Granted, the purchase of this argument has been disputed — see here, for example [h/t Sebastien]. Still, we're setting up the theories EAs doing research tend to explicitly endorse, rather than exhuastively evaluating these philosophical commitments. Indeed, many of the philosophical commitments endorsed by EAs (including Expected Value Theory, which we'll discuss later) are controversial — as with almost everything in philosophy.
A more focused paper has a higher estimate still, with Toby Newberry claiming that an “extremely conservative reader” would estimate the expected number of future people at 1028. [h/t Calvin]
Admittedly, the correct epistemic response to peer disagreement is disputed within philosophy. But I think the move I stated rests on a pretty intuitive thought. If even the experts are disagreeing on these questions, then how confident could you possibly be, as a non-expert, in believing that you're a more reliable 'instrument' of the truth in this domain than the experts devoting their lives to this area?
Perhaps notably, the the Intergovernmental Panel on Climate Change (IPCC), who write reports on the risks posed by climate change, provide scientists with a framework for communicating their uncertainty. In that guide, the IPCC advises authors to only use probabilities when “a sufficient level of evidence and degree of agreement exist on which to base such a statement”.
If you're familiar with imprecise or fuzzy credences, you might be wondering whether things look different if we start to think in those terms. I don't think so. See Part A of the Appendix for a defense of that claim.
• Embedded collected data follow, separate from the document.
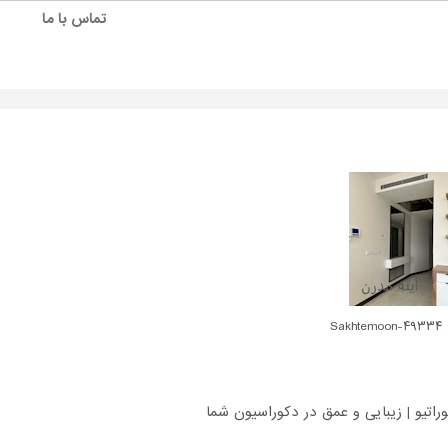
تماس با ما
Sakh
راتیو | زیبایی و عمق در دکوراسیون شما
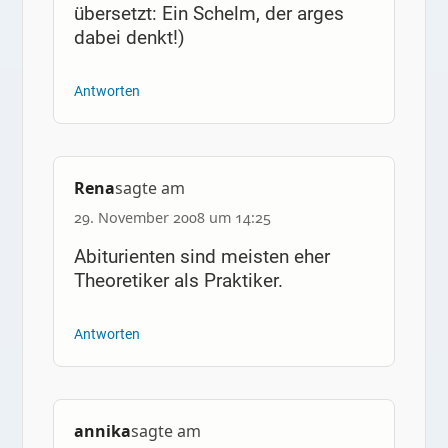
übersetzt: Ein Schelm, der arges
dabei denkt!)
Antworten
Rena
sagte am
29. November 2008 um 14:25
Abiturienten sind meisten eher
Theoretiker als Praktiker.
Antworten
annika
sagte am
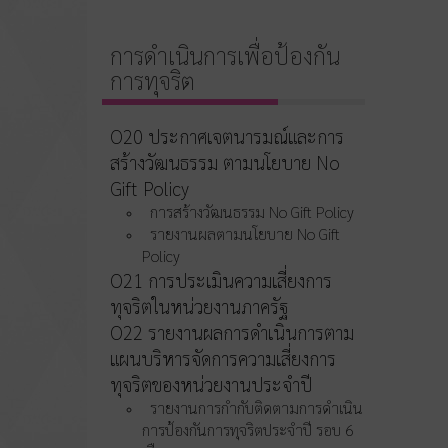
การดำเนินการเพื่อป้องกัน
การทุจริต
O20 ประกาศเจตนารมณ์และการ
สร้างวัฒนธรรม ตามนโยบาย No
Gift Policy
การสร้างวัฒนธรรม No Gift Policy
รายงานผลตามนโยบาย No Gift
Policy
O21 การประเมินความเสี่ยงการ
ทุจริตในหน่วยงานภาครัฐ
O22 รายงานผลการดำเนินการตาม
แผนบริหารจัดการความเสี่ยงการ
ทุจริตของหน่วยงานประจำปี
รายงานการกำกับติดตามการดำเนิน
การป้องกันการทุจริตประจำปี รอบ 6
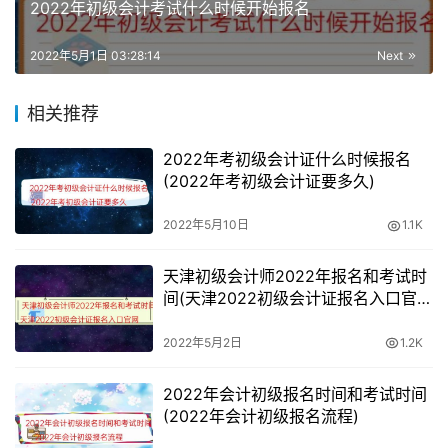
2022年初级会计考试什么时候开始报名
广东2022初级会计考试时间
2022年5月1日 03:28:14
Next
2022年5月7日至11日，5月14日至15日，分两个时间段进
相关推荐
行，共14个批次。具体安排如下：
2022年考初级会计证什么时候报名
(2022年考初级会计证要多久)
2022年5月10日
1.1K
天津初级会计师2022年报名和考试时
间(天津2022初级会计证报名入口官
网)
2022年5月2日
1.2K
2022年会计初级报名时间和考试时间
(2022年会计初级报名流程)
《初级会计实务》科目考试时长为105分钟，《经济法基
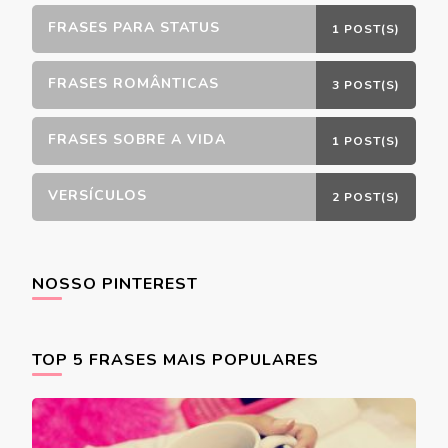
FRASES PARA STATUS
1 POST(S)
FRASES ROMÂNTICAS
3 POST(S)
FRASES SOBRE A VIDA
1 POST(S)
VERSÍCULOS
2 POST(S)
NOSSO PINTEREST
TOP 5 FRASES MAIS POPULARES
This is different from the more technical definitions of ‘fanaticism’ sometimes discussed in decision theory, which are much stronger. My definition is also much vaguer. In this section, I'm talking about someone who is fanatical with respect to EA resources, though one can imagine being personally fanatical, or fanatical with respect to the resources of some other group.
Some more general thoughts related to the justificatory foundations of EA's epistemic practice can be found in the Appendix (Part B), in which I briefly discuss one way of rationalizing EA practice with an evidentialist view of probabilities.